Our teeth were chattering by the time we got to my street, and Moha bade me goodnight before for going off to a café. I continued the additional hundred feet to my front door, numb from head to toe, and could barely turn the key in the lock. I tromped coldly up the stairs, trying not to trip over my frozen feet, and made my way into the study. The woodstove I had made for me last year sat sadly in the corner, grey with dust and rust-spotted from a leak near the pipe. That sight was normal to me, but next to it… was wood.

Wood is rather difficult to acquire in the Eastern High Atlas, an area that has been deforested for close to three hundred years. It is trucked in from afar, or poached from the National Park; I try not to ask which at this point. A friend of mine in the village, “Mehdi”, had been trying to sell me firewood since the summer, and I finally acquiesced to his frequent requests last month. It had been awhile since then, and neither of us could seem to get a date nailed down to do it. As of this writing, it’s still not entirely done (we’re chainsawing the large pieces down to size tomorrow so they will actually fit up my stairs), but I do have enough wood for tonight.

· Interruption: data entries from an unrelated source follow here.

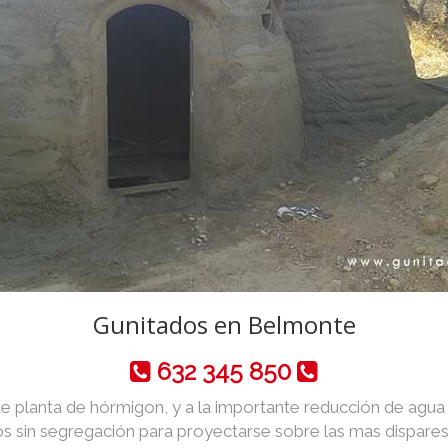
Gunitados en Belmonte
632 345 850
de planta de hórmigon, y a la importante reducción de agua y 
 sin segregación para proyectarse sobre las mas dispares 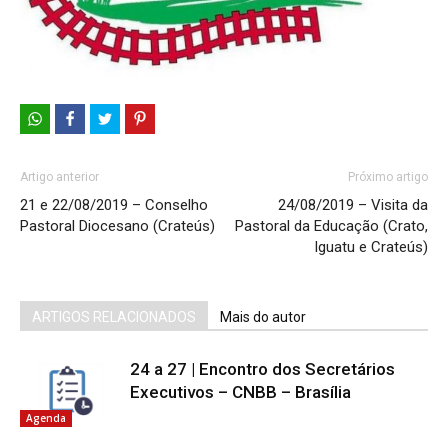
Artigo anterior
Próximo artigo
21 e 22/08/2019 – Conselho
24/08/2019 – Visita da
Pastoral Diocesano (Crateús)
Pastoral da Educação (Crato,
Iguatu e Crateús)
ARTIGOS RELACIONADOS
Mais do autor
24 a 27 | Encontro dos Secretários
Executivos – CNBB – Brasília
Agenda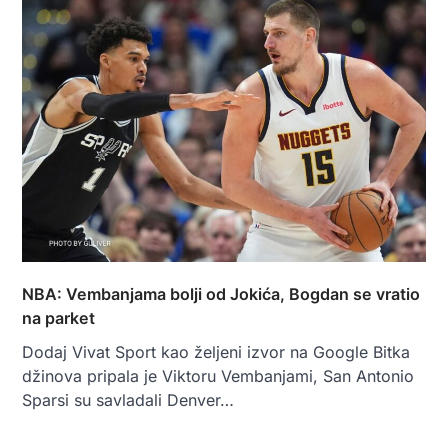
NBA: Vembanjama bolji od Jokića, Bogdan se vratio
na parket
Dodaj Vivat Sport kao željeni izvor na Google Bitka
džinova pripala je Viktoru Vembanjami, San Antonio
Sparsi su savladali Denver…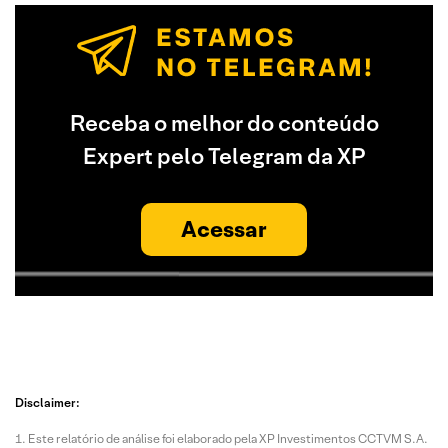
Receba o melhor do conteúdo
Expert pelo Telegram da XP
Acessar
Disclaimer:
Este relatório de análise foi elaborado pela XP Investimentos CCTVM S.A.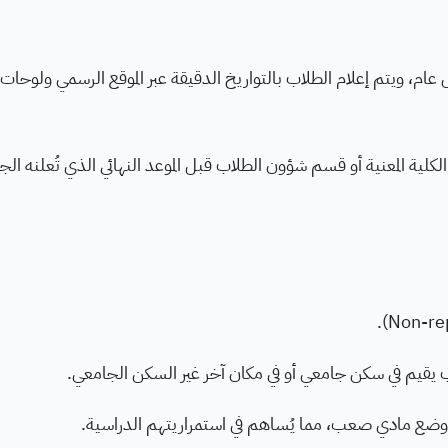
 عام، ويتم إعلام الطلاب بالتواريخ الدقيقة عبر الموقع الرسمي ولوحات
كلية المعنية أو قسم شؤون الطلاب قبل الموعد النهائي الذي تُعلنه الج
ب يقيم في سكن جامعي أو في مكان آخر غير السكن الجامعي.
 وضع مادي صعب، مما يُساهم في استمراريتهم الدراسية.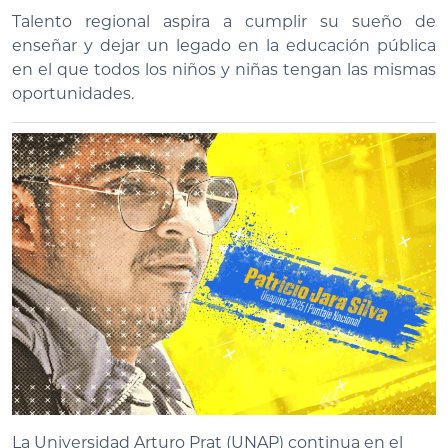
Talento regional aspira a cumplir su sueño de
enseñar y dejar un legado en la educación pública
en el que todos los niños y niñas tengan las mismas
oportunidades.
La Universidad Arturo Prat (UNAP) continua en el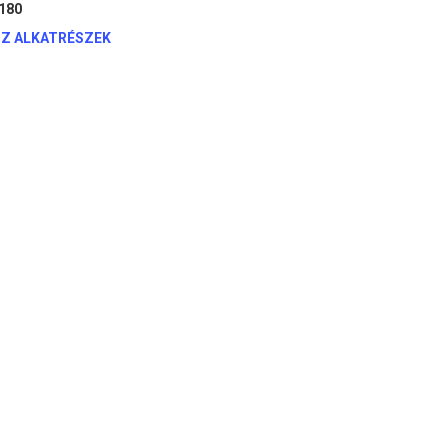
180
TZ ALKATRÉSZEK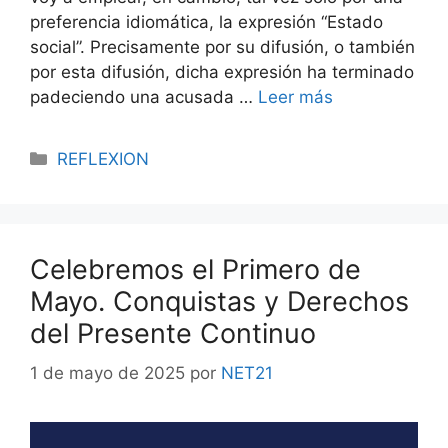
preferencia idiomática, la expresión “Estado
social”. Precisamente por su difusión, o también
por esta difusión, dicha expresión ha terminado
padeciendo una acusada …
Leer más
REFLEXION
Celebremos el Primero de
Mayo. Conquistas y Derechos
del Presente Continuo
1 de mayo de 2025
por
NET21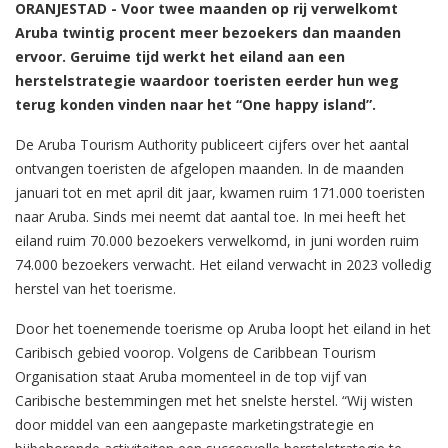
ORANJESTAD - Voor twee maanden op rij verwelkomt
Aruba twintig procent meer bezoekers dan maanden
ervoor. Geruime tijd werkt het eiland aan een
herstelstrategie waardoor toeristen eerder hun weg
terug konden vinden naar het “One happy island”.
De Aruba Tourism Authority publiceert cijfers over het aantal
ontvangen toeristen de afgelopen maanden. In de maanden
januari tot en met april dit jaar, kwamen ruim 171.000 toeristen
naar Aruba. Sinds mei neemt dat aantal toe. In mei heeft het
eiland ruim 70.000 bezoekers verwelkomd, in juni worden ruim
74.000 bezoekers verwacht. Het eiland verwacht in 2023 volledig
herstel van het toerisme.
Door het toenemende toerisme op Aruba loopt het eiland in het
Caribisch gebied voorop. Volgens de Caribbean Tourism
Organisation staat Aruba momenteel in de top vijf van
Caribische bestemmingen met het snelste herstel. “Wij wisten
door middel van een aangepaste marketingstrategie en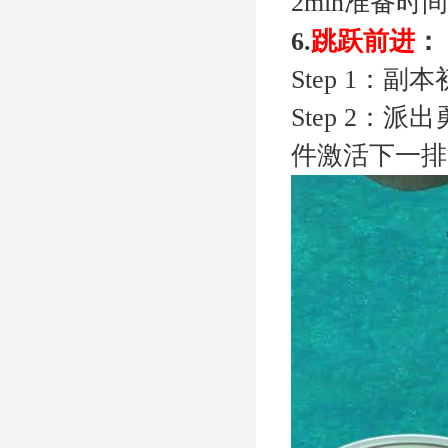
2min准备
时间
前进
：
6.
跳跃
S
tep 1
：副本
Step 2：派出
件
激活下一排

I looked at the stove for a moment before gently lifting off the top panel and easing an entire ifssi (a shrub-like and extremely flammable High Atlas plant) into it. On top of that, I placed a few chunks wood and held a lighter to the bottom of the ifssi. It went up like a firework, and within five minutes I was shedding layer after layer of clothing. After an hour, the room was comfortable and all of my extremities were alive and accounted for. First fire of the year, and based on the huge amount of wood being delivered tomorrow, this will be the first of many. If this is a vision of days to come, I am ready for you winter! Let’s go one more round!